_Problem requirements_.
Nothing in the entries should be altered. Write them out in full.

_Data excerpts_.
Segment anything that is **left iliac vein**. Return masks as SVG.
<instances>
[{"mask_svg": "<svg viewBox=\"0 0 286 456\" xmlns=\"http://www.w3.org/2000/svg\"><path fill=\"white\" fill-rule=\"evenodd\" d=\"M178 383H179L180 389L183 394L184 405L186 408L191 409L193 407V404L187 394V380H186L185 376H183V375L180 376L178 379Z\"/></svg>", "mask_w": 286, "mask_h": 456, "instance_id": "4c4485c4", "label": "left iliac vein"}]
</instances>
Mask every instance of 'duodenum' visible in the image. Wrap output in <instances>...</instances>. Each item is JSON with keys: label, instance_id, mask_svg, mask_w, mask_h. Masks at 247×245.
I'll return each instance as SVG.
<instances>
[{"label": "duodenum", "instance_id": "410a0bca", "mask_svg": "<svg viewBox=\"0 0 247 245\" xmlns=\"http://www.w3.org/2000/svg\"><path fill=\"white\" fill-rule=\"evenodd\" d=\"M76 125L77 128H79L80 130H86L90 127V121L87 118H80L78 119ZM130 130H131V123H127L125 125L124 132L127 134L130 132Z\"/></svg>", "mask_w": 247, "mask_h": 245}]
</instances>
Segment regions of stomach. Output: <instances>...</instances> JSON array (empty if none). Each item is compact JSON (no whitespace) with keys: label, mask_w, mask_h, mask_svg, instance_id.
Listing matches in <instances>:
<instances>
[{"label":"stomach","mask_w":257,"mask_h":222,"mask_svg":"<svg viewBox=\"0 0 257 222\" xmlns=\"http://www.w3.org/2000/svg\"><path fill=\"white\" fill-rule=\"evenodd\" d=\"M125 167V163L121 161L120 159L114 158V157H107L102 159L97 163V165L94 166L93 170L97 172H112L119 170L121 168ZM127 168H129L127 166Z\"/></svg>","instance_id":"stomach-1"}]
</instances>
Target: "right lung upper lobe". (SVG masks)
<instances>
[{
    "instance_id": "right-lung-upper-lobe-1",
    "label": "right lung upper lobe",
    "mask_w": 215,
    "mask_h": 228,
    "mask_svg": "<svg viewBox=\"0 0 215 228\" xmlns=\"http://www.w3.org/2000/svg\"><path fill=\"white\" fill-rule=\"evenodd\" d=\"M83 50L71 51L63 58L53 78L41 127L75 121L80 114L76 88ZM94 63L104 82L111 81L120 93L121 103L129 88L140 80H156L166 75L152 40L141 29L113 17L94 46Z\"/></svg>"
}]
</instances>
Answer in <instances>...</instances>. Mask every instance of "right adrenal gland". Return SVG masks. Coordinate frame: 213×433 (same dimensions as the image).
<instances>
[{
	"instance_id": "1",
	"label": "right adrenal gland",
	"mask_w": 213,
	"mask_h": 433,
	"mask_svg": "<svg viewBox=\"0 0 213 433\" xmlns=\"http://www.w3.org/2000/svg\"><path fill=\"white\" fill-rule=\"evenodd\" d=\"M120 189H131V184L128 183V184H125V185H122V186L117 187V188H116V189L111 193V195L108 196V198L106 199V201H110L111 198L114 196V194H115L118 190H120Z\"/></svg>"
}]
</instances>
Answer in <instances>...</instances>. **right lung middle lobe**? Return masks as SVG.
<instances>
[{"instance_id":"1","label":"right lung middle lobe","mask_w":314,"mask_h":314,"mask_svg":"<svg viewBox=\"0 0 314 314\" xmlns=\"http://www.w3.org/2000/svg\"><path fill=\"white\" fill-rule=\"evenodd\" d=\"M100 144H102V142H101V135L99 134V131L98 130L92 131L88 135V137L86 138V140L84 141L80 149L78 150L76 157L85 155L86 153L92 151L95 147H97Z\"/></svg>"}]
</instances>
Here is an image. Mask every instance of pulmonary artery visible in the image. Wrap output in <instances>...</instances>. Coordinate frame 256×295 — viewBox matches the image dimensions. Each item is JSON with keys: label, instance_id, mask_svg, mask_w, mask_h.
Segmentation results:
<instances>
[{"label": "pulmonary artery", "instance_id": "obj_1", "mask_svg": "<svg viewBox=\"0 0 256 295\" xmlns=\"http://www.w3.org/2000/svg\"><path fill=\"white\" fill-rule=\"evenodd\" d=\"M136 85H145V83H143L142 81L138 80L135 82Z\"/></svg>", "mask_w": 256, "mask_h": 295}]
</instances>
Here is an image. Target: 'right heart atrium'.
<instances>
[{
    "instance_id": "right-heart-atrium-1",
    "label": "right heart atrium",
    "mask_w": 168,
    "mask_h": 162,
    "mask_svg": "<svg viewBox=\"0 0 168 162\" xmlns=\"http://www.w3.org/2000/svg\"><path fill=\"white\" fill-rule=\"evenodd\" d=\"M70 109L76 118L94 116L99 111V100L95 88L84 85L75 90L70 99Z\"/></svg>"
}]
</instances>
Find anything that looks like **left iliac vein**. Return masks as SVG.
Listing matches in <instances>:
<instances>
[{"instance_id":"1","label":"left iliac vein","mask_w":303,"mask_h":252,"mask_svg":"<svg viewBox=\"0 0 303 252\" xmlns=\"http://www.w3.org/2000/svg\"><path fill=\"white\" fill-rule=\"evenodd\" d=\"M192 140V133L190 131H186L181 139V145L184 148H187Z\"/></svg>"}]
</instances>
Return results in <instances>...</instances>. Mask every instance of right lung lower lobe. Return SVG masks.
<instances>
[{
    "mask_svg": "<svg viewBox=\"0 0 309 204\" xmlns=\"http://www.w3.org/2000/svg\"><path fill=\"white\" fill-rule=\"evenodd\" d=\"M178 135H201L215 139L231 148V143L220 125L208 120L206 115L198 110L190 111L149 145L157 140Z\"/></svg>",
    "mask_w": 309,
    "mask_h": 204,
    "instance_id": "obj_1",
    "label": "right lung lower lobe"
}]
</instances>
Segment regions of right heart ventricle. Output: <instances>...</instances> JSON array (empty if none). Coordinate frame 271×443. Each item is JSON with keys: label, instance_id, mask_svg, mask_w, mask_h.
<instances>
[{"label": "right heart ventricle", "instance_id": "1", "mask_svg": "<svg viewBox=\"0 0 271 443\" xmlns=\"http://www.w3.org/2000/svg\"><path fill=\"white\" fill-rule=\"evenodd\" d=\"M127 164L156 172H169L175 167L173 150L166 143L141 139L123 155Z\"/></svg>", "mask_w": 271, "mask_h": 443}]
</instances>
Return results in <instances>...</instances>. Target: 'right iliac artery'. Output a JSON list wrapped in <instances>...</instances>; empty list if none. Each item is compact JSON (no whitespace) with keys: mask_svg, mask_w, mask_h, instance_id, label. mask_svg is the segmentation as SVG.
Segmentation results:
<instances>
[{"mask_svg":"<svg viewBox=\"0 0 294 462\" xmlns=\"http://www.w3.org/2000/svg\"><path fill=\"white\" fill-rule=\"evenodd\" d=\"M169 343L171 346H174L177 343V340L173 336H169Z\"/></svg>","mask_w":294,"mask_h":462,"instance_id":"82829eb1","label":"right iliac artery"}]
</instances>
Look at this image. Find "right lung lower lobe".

_Solution to this task_.
Segment anything that is **left iliac vein**. Return masks as SVG.
<instances>
[{"mask_svg": "<svg viewBox=\"0 0 286 456\" xmlns=\"http://www.w3.org/2000/svg\"><path fill=\"white\" fill-rule=\"evenodd\" d=\"M178 383H179L180 389L183 394L184 405L186 408L191 409L193 407V404L187 394V380H186L185 376H183V375L180 376L178 379Z\"/></svg>", "mask_w": 286, "mask_h": 456, "instance_id": "4c4485c4", "label": "left iliac vein"}]
</instances>
Mask every instance of 'duodenum' visible in the image. Wrap output in <instances>...</instances>. Each item is JSON with keys: label, instance_id, mask_svg, mask_w, mask_h. Masks at 247×245.
I'll return each instance as SVG.
<instances>
[{"label": "duodenum", "instance_id": "410a0bca", "mask_svg": "<svg viewBox=\"0 0 247 245\" xmlns=\"http://www.w3.org/2000/svg\"><path fill=\"white\" fill-rule=\"evenodd\" d=\"M76 125L77 128H79L80 130H86L90 127V121L87 118H80L78 119ZM130 130H131V123H127L125 125L124 132L127 134L130 132Z\"/></svg>", "mask_w": 247, "mask_h": 245}]
</instances>
Segment regions of stomach. Output: <instances>...</instances> JSON array (empty if none). Each item is compact JSON (no whitespace) with keys: label, mask_w, mask_h, mask_svg, instance_id.
Listing matches in <instances>:
<instances>
[{"label":"stomach","mask_w":257,"mask_h":222,"mask_svg":"<svg viewBox=\"0 0 257 222\" xmlns=\"http://www.w3.org/2000/svg\"><path fill=\"white\" fill-rule=\"evenodd\" d=\"M125 167V163L121 161L120 159L114 158V157H107L102 159L97 163V165L94 166L93 170L97 172H112L119 170L121 168ZM127 168H129L127 166Z\"/></svg>","instance_id":"stomach-1"}]
</instances>
Target: "right lung upper lobe". (SVG masks)
<instances>
[{
    "instance_id": "right-lung-upper-lobe-1",
    "label": "right lung upper lobe",
    "mask_w": 215,
    "mask_h": 228,
    "mask_svg": "<svg viewBox=\"0 0 215 228\" xmlns=\"http://www.w3.org/2000/svg\"><path fill=\"white\" fill-rule=\"evenodd\" d=\"M83 50L71 51L63 58L53 78L41 127L75 121L80 114L76 88ZM94 63L104 82L111 81L120 93L121 103L129 88L140 80H156L166 75L152 40L141 29L113 17L94 46Z\"/></svg>"
}]
</instances>
Answer in <instances>...</instances>. Mask every instance of "right adrenal gland". Return SVG masks. Coordinate frame: 213×433 (same dimensions as the image).
<instances>
[{
	"instance_id": "1",
	"label": "right adrenal gland",
	"mask_w": 213,
	"mask_h": 433,
	"mask_svg": "<svg viewBox=\"0 0 213 433\" xmlns=\"http://www.w3.org/2000/svg\"><path fill=\"white\" fill-rule=\"evenodd\" d=\"M120 189H131V184L128 183V184H125V185H122V186L117 187V188H116V189L111 193V195L108 196V198L106 199V201H110L111 198L114 196V194H115L118 190H120Z\"/></svg>"
}]
</instances>
Answer in <instances>...</instances>. **right lung middle lobe**? Return masks as SVG.
<instances>
[{"instance_id":"1","label":"right lung middle lobe","mask_w":314,"mask_h":314,"mask_svg":"<svg viewBox=\"0 0 314 314\" xmlns=\"http://www.w3.org/2000/svg\"><path fill=\"white\" fill-rule=\"evenodd\" d=\"M100 144H102V142H101V135L99 134V131L98 130L92 131L88 135V137L86 138V140L84 141L80 149L78 150L76 157L85 155L86 153L92 151L95 147H97Z\"/></svg>"}]
</instances>
Here is an image. Mask every instance of pulmonary artery visible in the image. Wrap output in <instances>...</instances>. Coordinate frame 256×295 — viewBox matches the image dimensions. Each item is JSON with keys: label, instance_id, mask_svg, mask_w, mask_h.
Segmentation results:
<instances>
[{"label": "pulmonary artery", "instance_id": "obj_1", "mask_svg": "<svg viewBox=\"0 0 256 295\" xmlns=\"http://www.w3.org/2000/svg\"><path fill=\"white\" fill-rule=\"evenodd\" d=\"M136 85H145V83H143L142 81L138 80L135 82Z\"/></svg>", "mask_w": 256, "mask_h": 295}]
</instances>
Here is an image. Target: 'right heart atrium'.
<instances>
[{
    "instance_id": "right-heart-atrium-1",
    "label": "right heart atrium",
    "mask_w": 168,
    "mask_h": 162,
    "mask_svg": "<svg viewBox=\"0 0 168 162\" xmlns=\"http://www.w3.org/2000/svg\"><path fill=\"white\" fill-rule=\"evenodd\" d=\"M70 109L76 118L94 116L99 111V100L95 88L84 85L75 90L70 99Z\"/></svg>"
}]
</instances>
Find anything that looks like **left iliac vein**. Return masks as SVG.
Listing matches in <instances>:
<instances>
[{"instance_id":"1","label":"left iliac vein","mask_w":303,"mask_h":252,"mask_svg":"<svg viewBox=\"0 0 303 252\" xmlns=\"http://www.w3.org/2000/svg\"><path fill=\"white\" fill-rule=\"evenodd\" d=\"M192 140V133L190 131H186L181 139V145L184 148H187Z\"/></svg>"}]
</instances>
Return results in <instances>...</instances>. Mask every instance of right lung lower lobe. Return SVG masks.
<instances>
[{
    "mask_svg": "<svg viewBox=\"0 0 309 204\" xmlns=\"http://www.w3.org/2000/svg\"><path fill=\"white\" fill-rule=\"evenodd\" d=\"M178 135H201L215 139L231 148V143L220 125L208 120L206 115L198 110L190 111L149 145L157 140Z\"/></svg>",
    "mask_w": 309,
    "mask_h": 204,
    "instance_id": "obj_1",
    "label": "right lung lower lobe"
}]
</instances>
Segment regions of right heart ventricle. Output: <instances>...</instances> JSON array (empty if none). Coordinate frame 271×443. Each item is JSON with keys: label, instance_id, mask_svg, mask_w, mask_h.
<instances>
[{"label": "right heart ventricle", "instance_id": "1", "mask_svg": "<svg viewBox=\"0 0 271 443\" xmlns=\"http://www.w3.org/2000/svg\"><path fill=\"white\" fill-rule=\"evenodd\" d=\"M127 164L156 172H169L175 167L173 150L166 143L141 139L123 155Z\"/></svg>", "mask_w": 271, "mask_h": 443}]
</instances>
Return results in <instances>...</instances>. Target: 'right iliac artery'. Output a JSON list wrapped in <instances>...</instances>; empty list if none. Each item is compact JSON (no whitespace) with keys: mask_svg, mask_w, mask_h, instance_id, label. mask_svg is the segmentation as SVG.
Segmentation results:
<instances>
[{"mask_svg":"<svg viewBox=\"0 0 294 462\" xmlns=\"http://www.w3.org/2000/svg\"><path fill=\"white\" fill-rule=\"evenodd\" d=\"M169 343L171 346H174L177 343V340L173 336H169Z\"/></svg>","mask_w":294,"mask_h":462,"instance_id":"82829eb1","label":"right iliac artery"}]
</instances>
Look at this image. Find "right lung lower lobe".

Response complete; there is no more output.